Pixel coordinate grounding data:
━━━━━━━━━━━━━━━━━━━━━━━━━━━━━━

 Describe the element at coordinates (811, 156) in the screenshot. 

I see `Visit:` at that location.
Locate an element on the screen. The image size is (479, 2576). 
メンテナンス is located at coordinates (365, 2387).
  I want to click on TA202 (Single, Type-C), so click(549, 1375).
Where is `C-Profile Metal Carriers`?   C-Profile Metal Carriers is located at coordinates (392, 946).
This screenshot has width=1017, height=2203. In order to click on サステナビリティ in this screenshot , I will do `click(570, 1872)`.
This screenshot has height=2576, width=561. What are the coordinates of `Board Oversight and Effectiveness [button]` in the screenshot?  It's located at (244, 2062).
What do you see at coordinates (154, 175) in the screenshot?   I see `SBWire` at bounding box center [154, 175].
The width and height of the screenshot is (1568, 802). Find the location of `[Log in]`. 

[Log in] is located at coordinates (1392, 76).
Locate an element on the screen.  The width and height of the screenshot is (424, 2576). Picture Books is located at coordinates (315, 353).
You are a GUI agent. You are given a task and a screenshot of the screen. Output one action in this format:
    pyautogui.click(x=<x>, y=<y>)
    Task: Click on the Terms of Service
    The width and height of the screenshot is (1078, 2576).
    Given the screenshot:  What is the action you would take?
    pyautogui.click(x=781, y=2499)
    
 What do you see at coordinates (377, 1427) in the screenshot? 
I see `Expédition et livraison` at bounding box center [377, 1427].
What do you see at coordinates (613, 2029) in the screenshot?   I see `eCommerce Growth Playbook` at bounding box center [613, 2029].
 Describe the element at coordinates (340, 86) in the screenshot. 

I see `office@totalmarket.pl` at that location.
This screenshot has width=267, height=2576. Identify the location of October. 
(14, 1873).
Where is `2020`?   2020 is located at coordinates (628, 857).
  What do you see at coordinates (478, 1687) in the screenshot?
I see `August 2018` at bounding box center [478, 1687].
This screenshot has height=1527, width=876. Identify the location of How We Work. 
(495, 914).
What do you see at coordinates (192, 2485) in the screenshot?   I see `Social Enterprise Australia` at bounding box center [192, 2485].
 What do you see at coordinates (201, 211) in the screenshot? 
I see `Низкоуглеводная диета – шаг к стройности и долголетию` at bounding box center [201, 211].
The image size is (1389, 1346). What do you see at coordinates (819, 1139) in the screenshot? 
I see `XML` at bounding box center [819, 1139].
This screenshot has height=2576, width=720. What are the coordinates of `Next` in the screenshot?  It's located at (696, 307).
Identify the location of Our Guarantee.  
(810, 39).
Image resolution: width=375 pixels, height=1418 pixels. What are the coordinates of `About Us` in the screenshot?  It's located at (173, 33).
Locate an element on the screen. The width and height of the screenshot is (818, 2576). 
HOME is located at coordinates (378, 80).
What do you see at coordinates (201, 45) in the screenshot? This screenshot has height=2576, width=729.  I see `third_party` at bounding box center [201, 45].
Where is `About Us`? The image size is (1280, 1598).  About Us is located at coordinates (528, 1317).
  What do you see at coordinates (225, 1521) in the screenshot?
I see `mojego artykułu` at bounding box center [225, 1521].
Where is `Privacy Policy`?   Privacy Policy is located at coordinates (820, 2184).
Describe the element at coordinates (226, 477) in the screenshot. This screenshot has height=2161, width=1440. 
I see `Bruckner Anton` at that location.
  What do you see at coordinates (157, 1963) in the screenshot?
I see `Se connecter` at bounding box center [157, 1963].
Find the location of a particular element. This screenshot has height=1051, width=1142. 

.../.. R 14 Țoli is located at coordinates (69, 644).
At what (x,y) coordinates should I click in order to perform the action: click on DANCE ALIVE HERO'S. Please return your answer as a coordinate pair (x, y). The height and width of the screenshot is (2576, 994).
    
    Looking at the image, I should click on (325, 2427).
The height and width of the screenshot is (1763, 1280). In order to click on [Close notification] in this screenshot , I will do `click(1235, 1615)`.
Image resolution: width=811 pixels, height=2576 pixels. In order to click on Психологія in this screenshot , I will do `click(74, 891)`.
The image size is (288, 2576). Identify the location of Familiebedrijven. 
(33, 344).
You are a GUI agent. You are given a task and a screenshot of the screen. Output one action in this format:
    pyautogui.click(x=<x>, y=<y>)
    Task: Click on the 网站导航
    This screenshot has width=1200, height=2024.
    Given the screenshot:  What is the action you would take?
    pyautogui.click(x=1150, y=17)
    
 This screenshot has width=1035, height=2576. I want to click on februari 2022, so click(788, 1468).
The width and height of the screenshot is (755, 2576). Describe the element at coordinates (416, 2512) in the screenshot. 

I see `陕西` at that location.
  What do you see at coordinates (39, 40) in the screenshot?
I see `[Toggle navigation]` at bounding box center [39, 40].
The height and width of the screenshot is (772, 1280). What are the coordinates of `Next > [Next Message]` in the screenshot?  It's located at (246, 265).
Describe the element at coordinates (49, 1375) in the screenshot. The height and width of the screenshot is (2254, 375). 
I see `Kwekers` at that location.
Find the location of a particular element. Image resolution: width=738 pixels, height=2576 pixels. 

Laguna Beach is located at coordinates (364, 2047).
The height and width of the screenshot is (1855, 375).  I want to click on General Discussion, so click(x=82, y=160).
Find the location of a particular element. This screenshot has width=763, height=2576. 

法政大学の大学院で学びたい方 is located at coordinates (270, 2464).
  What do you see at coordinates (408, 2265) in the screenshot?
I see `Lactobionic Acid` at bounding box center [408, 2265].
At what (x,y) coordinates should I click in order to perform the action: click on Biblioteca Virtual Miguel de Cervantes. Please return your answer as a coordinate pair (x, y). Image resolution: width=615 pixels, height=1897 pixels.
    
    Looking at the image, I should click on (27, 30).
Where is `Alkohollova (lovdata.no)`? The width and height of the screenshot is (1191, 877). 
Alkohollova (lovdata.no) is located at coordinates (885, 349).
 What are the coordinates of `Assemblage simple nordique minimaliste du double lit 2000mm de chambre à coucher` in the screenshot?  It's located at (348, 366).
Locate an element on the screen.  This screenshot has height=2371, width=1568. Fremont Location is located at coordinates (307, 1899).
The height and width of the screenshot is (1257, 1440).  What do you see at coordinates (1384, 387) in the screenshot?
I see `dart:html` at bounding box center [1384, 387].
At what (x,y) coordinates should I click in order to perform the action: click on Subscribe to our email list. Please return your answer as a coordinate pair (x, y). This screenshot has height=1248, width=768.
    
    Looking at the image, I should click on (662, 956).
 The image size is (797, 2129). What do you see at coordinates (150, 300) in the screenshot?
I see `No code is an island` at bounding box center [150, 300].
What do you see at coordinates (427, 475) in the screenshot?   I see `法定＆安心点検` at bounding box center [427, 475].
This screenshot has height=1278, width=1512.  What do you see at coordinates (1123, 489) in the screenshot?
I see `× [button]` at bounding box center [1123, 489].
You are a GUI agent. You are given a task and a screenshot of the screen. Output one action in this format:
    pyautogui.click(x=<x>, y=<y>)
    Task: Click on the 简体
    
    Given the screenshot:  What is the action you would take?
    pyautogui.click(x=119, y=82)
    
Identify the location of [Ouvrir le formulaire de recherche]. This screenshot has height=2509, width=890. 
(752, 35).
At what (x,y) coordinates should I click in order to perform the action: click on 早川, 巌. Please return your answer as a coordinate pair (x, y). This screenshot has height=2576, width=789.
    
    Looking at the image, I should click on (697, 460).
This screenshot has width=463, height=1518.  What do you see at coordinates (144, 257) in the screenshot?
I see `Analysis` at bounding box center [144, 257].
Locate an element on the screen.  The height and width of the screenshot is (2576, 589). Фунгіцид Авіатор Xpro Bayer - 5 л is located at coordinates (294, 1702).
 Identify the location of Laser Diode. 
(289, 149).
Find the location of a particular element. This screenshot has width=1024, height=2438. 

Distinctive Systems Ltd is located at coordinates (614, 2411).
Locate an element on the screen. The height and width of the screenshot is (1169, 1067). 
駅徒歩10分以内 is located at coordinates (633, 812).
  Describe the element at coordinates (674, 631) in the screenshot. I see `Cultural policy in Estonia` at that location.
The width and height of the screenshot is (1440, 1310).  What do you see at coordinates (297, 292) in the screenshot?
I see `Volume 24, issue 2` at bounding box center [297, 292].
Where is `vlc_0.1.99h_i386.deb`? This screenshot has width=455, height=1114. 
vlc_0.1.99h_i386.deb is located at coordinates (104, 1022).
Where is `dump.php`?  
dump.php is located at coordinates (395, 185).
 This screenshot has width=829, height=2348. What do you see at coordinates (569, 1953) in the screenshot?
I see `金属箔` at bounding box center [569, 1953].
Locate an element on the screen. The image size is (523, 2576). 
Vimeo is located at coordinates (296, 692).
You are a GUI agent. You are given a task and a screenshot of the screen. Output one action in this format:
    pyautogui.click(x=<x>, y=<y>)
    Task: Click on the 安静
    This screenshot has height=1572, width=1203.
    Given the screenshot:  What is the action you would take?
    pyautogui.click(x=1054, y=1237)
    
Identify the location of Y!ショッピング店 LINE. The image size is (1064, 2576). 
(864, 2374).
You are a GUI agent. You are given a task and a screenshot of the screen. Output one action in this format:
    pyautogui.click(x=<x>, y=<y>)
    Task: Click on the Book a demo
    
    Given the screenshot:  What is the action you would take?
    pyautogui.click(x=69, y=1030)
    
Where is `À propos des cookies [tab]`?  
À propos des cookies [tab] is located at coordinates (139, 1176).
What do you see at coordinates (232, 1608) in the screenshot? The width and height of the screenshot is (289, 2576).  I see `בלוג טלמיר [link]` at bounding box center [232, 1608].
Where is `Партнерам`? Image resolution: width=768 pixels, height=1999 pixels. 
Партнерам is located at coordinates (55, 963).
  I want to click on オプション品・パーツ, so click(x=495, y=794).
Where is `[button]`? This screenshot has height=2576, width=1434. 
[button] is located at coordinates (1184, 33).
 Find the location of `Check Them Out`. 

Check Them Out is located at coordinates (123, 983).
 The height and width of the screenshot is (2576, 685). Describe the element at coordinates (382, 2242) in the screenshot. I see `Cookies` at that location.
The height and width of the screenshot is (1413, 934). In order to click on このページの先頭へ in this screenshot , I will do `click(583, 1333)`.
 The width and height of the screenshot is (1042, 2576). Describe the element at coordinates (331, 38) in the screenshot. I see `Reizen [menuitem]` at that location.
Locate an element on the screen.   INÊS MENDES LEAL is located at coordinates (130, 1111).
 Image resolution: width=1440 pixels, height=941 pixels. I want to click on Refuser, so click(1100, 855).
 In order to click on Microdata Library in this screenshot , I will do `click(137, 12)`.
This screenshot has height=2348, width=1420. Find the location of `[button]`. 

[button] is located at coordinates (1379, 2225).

━━━━━━━━━━━━━━━━━━━━━━━━━━━━━━

PROBLEM REQUIREMENTS:
Beginning with the top line of the data above, output every line exactly until the one that contains "This screenshot has width=1017, height=2203.", and include that one too.

SOLUTION:
 Describe the element at coordinates (811, 156) in the screenshot. 

I see `Visit:` at that location.
Locate an element on the screen. The image size is (479, 2576). 
メンテナンス is located at coordinates (365, 2387).
  I want to click on TA202 (Single, Type-C), so click(549, 1375).
Where is `C-Profile Metal Carriers`?   C-Profile Metal Carriers is located at coordinates (392, 946).
This screenshot has width=1017, height=2203. In order to click on サステナビリティ in this screenshot , I will do `click(570, 1872)`.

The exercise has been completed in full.